Dix ans après sa greffe pulmonaire, Marie Bureau souhaite célébrer la vie, redonner aux familles des donneurs d’organes et sensibiliser la population à l’importance de ces dons qui prolonge des vies.

Un surplus de vie de 10 ans pour Marie Bureau

Le 23 août 2009, Marie Bureau recevait la greffe pulmonaire qu’elle attendait depuis trois ans. Pour célébrer le 10e anniversaire de cette deuxième vie, exprimer sa reconnaissance et redonner aux familles des donneurs d’organes, la Sherbrookoise organise, samedi, un Photo Don.

« J’ai eu un surplus de vie. Quand on m’a greffée, on m’a dit que l’espérance de vie médiane était de 7 ans. On m’a aussi dit que 10 ans après une telle greffe, 70 pour cent des greffés sont décédés. Je ne pensais pas vivre aussi longtemps. Je vis dans la reconnaissance. Ces dix ans m’ont apporté beaucoup de gains, comme celui de connaître mes petits-enfants », raconte Mme Bureau.

Au cours de ces dix ans, elle a aussi vécu certains deuils, comme une séparation et la perte de ses parents. « En même temps, survivre à mes parents était un de mes souhaits les plus profonds lorsque je suis tombée malade. Mes parents avaient déjà perdu un fils en 1998 et jamais je n’aurais souhaité qu’ils revivent cette grande douleur », note la Sherbrookoise de 62 ans, qui, malgré sa greffe de poumons, n’hésite pas à s’essouffler.

Elle joue au tennis chaque semaine, a découvert le bateau dragon et le pickleball au cours des dernières années et s’est remise au vélo récemment.

Au cours de la dernière décennie, elle a participé aux Jeux des greffés de Québec, Moncton, Calgary et Toronto. Et c’est dans ses projets de se rendre aux Jeux mondiaux des greffés à Lake Louise cet hiver. « Le sport me fait beaucoup de bien », confie Mme Bureau, qui est plus active que bien des personnes non greffées.

« Je suis chanceuse, car je prends peu de médications. Ma compatibilité avec mon donneur est excellente. Je n’ai jamais eu de début de rejet ou de pneumonie après mon opération », note-t-elle soulignant que les journées qui ont suivi l’opération ont été plus difficiles.

« Je n’ai pas peur »

« Ça l’a pris neuf jours avant que je me réveille. Les médecins n’ont pas trouvé d’explication. Après j’avais une grande faiblesse musculaire. Il a fallu que je fasse beaucoup d’exercices, mais j’ai travaillé fort et je n’ai jamais reculé depuis », mentionne la mère de deux grandes filles et grand-mère de deux petites-filles et deux beaux-petits-fils.

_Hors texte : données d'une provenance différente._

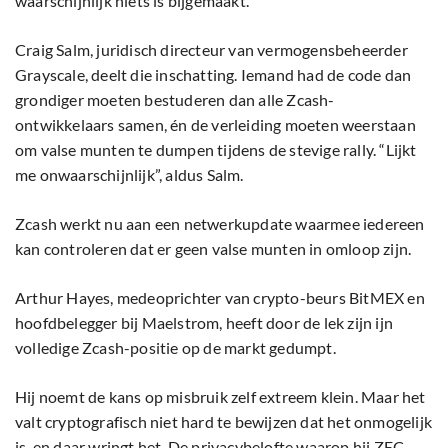
waarschijnlijk niets is bijgemaakt.
Craig Salm, juridisch directeur van vermogensbeheerder
Grayscale, deelt die inschatting. Iemand had de code dan
grondiger moeten bestuderen dan alle Zcash-
ontwikkelaars samen, én de verleiding moeten weerstaan
om valse munten te dumpen tijdens de stevige rally. “Lijkt
me onwaarschijnlijk”, aldus Salm.
Zcash werkt nu aan een netwerkupdate waarmee iedereen
kan controleren dat er geen valse munten in omloop zijn.
Arthur Hayes, medeoprichter van crypto-beurs BitMEX en
hoofdbelegger bij Maelstrom, heeft door de lek zijn ijn
volledige Zcash-positie op de markt gedumpt.
Hij noemt de kans op misbruik zelf extreem klein. Maar het
valt cryptografisch niet hard te bewijzen dat het onmogelijk
is, en daar wringt het. De privacybelofte waarop hij ZEC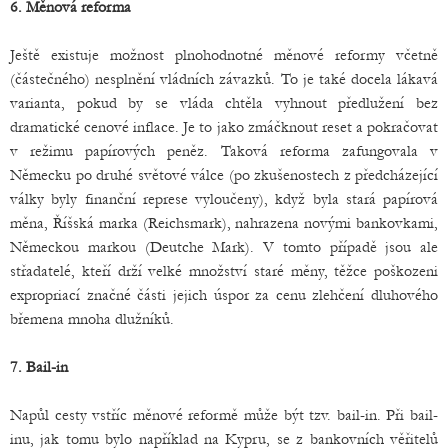
6. Měnová reforma
Ještě existuje možnost plnohodnotné měnové reformy včetně
(částečného) nesplnění vládních závazků. To je také docela lákavá
varianta, pokud by se vláda chtěla vyhnout předlužení bez
dramatické cenové inflace. Je to jako zmáčknout reset a pokračovat
v režimu papírových peněz. Taková reforma zafungovala v
Německu po druhé světové válce (po zkušenostech z předcházející
války byly finanční represe vyloučeny), když byla stará papírová
měna, Říšská marka (Reichsmark), nahrazena novými bankovkami,
Německou markou (Deutche Mark). V tomto případě jsou ale
střadatelé, kteří drží velké množství staré měny, těžce poškozeni
expropriací značné části jejich úspor za cenu zlehčení dluhového
břemena mnoha dlužníků.
7. Bail-in
Napůl cesty vstříc měnové reformě může být tzv. bail-in. Při bail-
inu, jak tomu bylo například na Kypru, se z bankovních věřitelů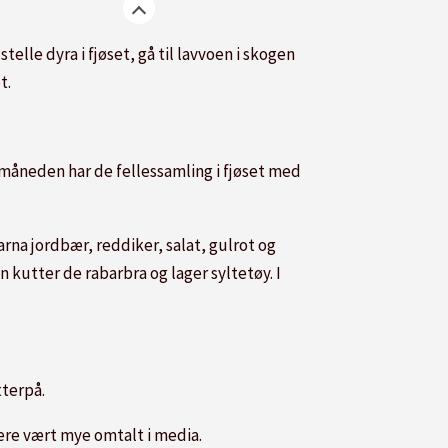
elle dyra i fjøset, gå til lavvoen i skogen
t.
 måneden har de fellessamling i fjøset med
rna jordbær, reddiker, salat, gulrot og
 kutter de rabarbra og lager syltetøy. I
tterpå.
gere vært mye omtalt i media.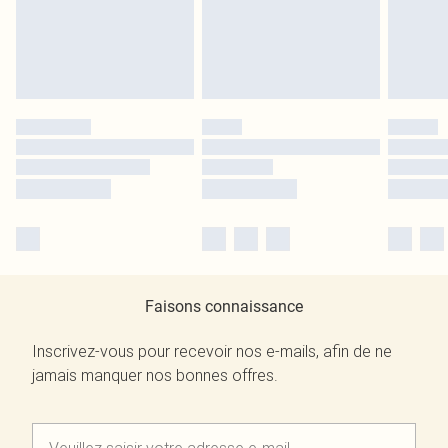
Faisons connaissance
Inscrivez-vous pour recevoir nos e-mails, afin de ne
jamais manquer nos bonnes offres.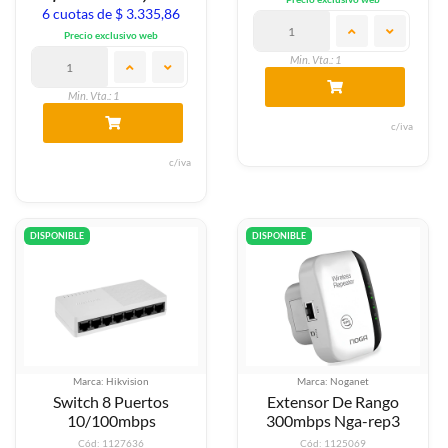
6 cuotas de $ 3.335,86
Precio exclusivo web
Min. Vta.: 1
Min. Vta.: 1
c/iva
c/iva
DISPONIBLE
DISPONIBLE
Marca: Hikvision
Marca: Noganet
Switch 8 Puertos
Extensor De Rango
10/100mbps
300mbps Nga-rep3
Cód: 1127636
Cód: 1125069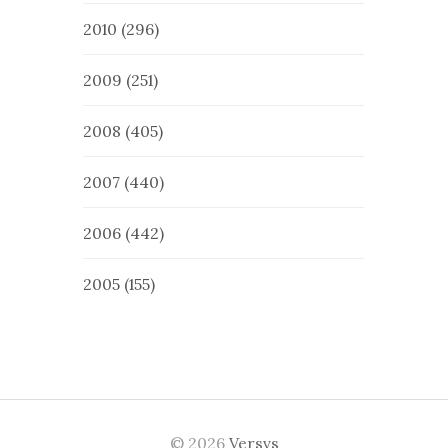
2010
(296)
2009
(251)
2008
(405)
2007
(440)
2006
(442)
2005
(155)
© 2026
Versvs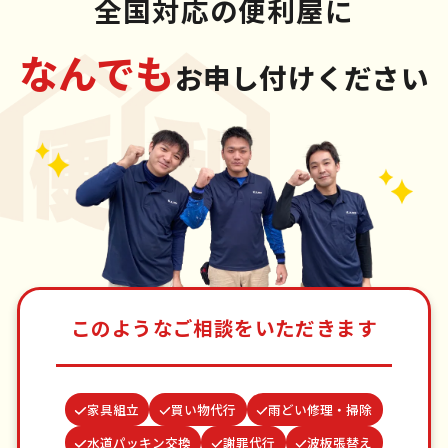
全国対応の便利屋に
なんでも
お申し付けください
このようなご相談をいただきます
家具組立
買い物代行
雨どい修理・掃除
水道パッキン交換
謝罪代行
波板張替え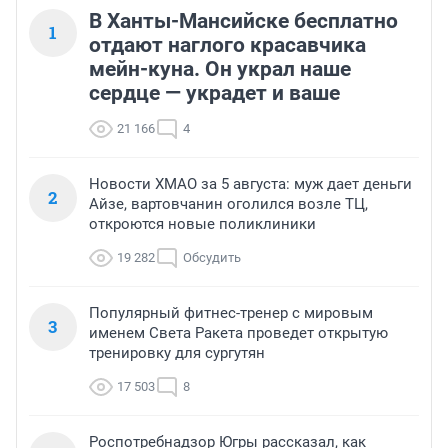
В Ханты-Мансийске бесплатно
1
отдают наглого красавчика
мейн-куна. Он украл наше
сердце — украдет и ваше
21 166
4
Новости ХМАО за 5 августа: муж дает деньги
2
Айзе, вартовчанин оголился возле ТЦ,
откроются новые поликлиники
19 282
Обсудить
Популярный фитнес-тренер с мировым
3
именем Света Ракета проведет открытую
тренировку для сургутян
17 503
8
Роспотребнадзор Югры рассказал, как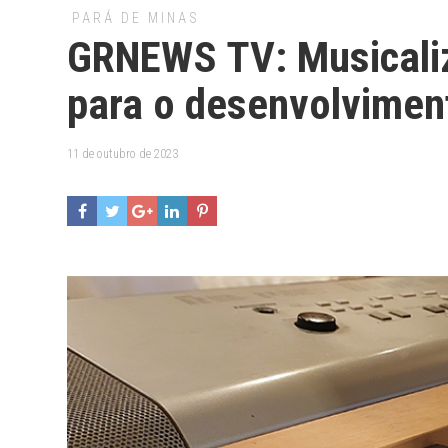
PARÁ DE MINAS
GRNEWS TV: Musicaliz
para o desenvolvimen
11 de outubro de 2023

Mme Bureau aime la vie, mais n’a pas peur de la mort. « Je n’ai pas peur, car je suis croyante. C’est aussi simple que ça. Quand j’ai quitté mes proches pour la salle d’opération en 2009, je leur ai dit que, d’une manière ou l’autre, je m’en allais vers une meilleure vie. Soit une meilleure qualité de vie soit la vie éternelle », souligne Mme Bureau.

Le Photo Don, organisé en collaboration avec la Fondation Justin-Lefebvre et la Fondation du CHUS, se tiendra entre 13 h et 16 h au Club nautique de Sherbrooke, situé au parc Blanchard. Les dons suggérés sont de 20 $ pour une photo et 35 $ pour deux. Les photographes bénévoles sont Janie Boulianne-Gref, qui a récemment reçu une greffe rénale, et Amélie Langlois. Tous les dons serviront à aider les familles de donneurs.

« Entre le mort clinique et le prélèvement des organes, il y a entre 24 et 72 heures. L’argent amassé servira à payer les dépenses liées aux repas, le stationnement et la chambre d’hôtel si c’est nécessaire », résume Mme Bureau, qui est encore et toujours reconnaissante envers son donneur et ses proches.

« La fragilité de la vie est inscrite en moi », se résigne-t-elle.